Немного обиженный, я пробормотал, что чистописания у нас уже давно нет.

- Ах, простите! Конечно, нет... Но пишете вы все-таки прекрасно, сказал он, вновь раскрывая мою тетрадку.

- Вы сами прочтете стихи или мне вам прочесть? - нерешительно спросил я, видя, как рассеянно перебрасывает он страницы.

- Нет, зачем же?.. - сказал студент, позевывая. - Кто же это с самого утра - да еще натощак - стихи читает? Стихи приятно декламировать вечером и, разумеется, в обществе женщин. Не так ли?
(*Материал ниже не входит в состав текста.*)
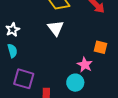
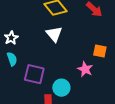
purple square: (24, 79) -> (34, 74), moved
cyan circle: (75, 83) -> (61, 88), moved

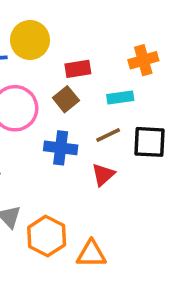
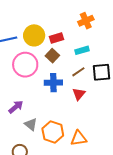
yellow circle: (30, 40) -> (34, 35), moved
orange cross: (143, 60) -> (86, 21), moved

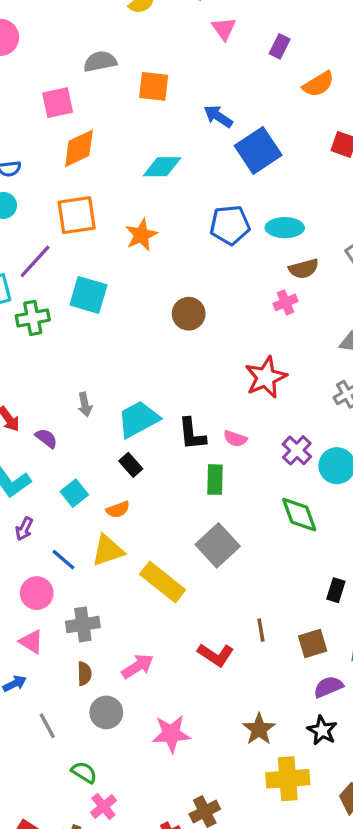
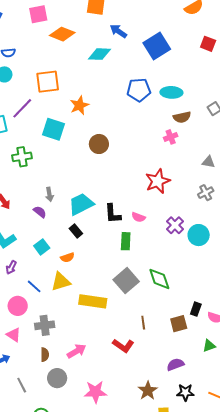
blue arrow: (218, 116) -> (118, 31), moved
orange diamond: (79, 148) -> (62, 34), moved, turned 45
orange star: (141, 235) -> (79, 105), moved
brown circle: (189, 314) -> (99, 144), moved
green cross: (33, 318) -> (22, 157), moved
purple semicircle: (46, 438) -> (40, 212), moved
green diamond: (299, 515) -> (159, 279), moved
yellow rectangle: (163, 582) -> (93, 301), turned -32
brown line: (261, 630) -> (143, 323), moved
brown square: (313, 643) -> (179, 324), moved
purple semicircle: (328, 687) -> (175, 365), moved
black star: (322, 730) -> (185, 392), turned -30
И он с размаху бросил мою бедную тетрадку в раскрытый чемодан, где лежали носки, платки, крахмальные воротнички и сорочки.

В это время дверь отворилась, и в номер, скользя на мягких подошвах и поигрывая подносом с графинчиком и тарелками, вбежал половой.

- Что ж, закусим? - спросил студент, разворачивая салфетку. Присаживайтесь, поэт!

- Спасибо, не хочу, - сказал я сдавленным голосом и, неловко поклонившись, вышел в коридор.

Я уже ясно понимал, что стихи мои не увидят ни "Мира божьего", ни "Русского богатства"... Но взять их обратно у меня не хватило храбрости.

 

"Первые попытки"

 

Если бы судьба случайно не свела меня с этим столичным студентом, мне бы и в голову не пришла мысль послать свою рукопись в редакцию какого-нибудь журнала.

Насколько я себя помню, пристрастие к стихам появилось у меня с самого раннего возраста. В сущности, "писать стихи" я начал задолго до того, как научился писать. Я сочинял двустишия, а иногда и четверостишия устно, про себя, но скоро забывал придуманные на лету строчки. Постепенно от этого "устного творчества" я перешел к письменному.

Мне было лет пять-шесть, когда я впервые участвовал в детском утреннике. На маленькой сцене, специально построенной по этому случаю в саду у наших знакомых, старшие ребята представляли какую-то пьеску, а мы, младшие, выступали в дивертисменте - пели, читали стихи или плясали русского в красных рубашках, подпоясанных шнурками. Публика разместилась на стульях, расставленных перед сценой. Когда очередь дошла до меня, я быстро сбежал по лесенке со сцены и, шагая по проходу между рядами стульев, стал громко и размеренно читать стихи, отбивая шагами такт. Где-то в задних рядах публики меня наконец задержали и вернули на сцену, объяснив мне, что во время чтения стихов надо не ходить, а стоять смирно. Это меня очень удивило и даже огорчило. Разве устоишь на месте, когда строчки стихов так и подмывают двигаться, шагать, отстукивать такт...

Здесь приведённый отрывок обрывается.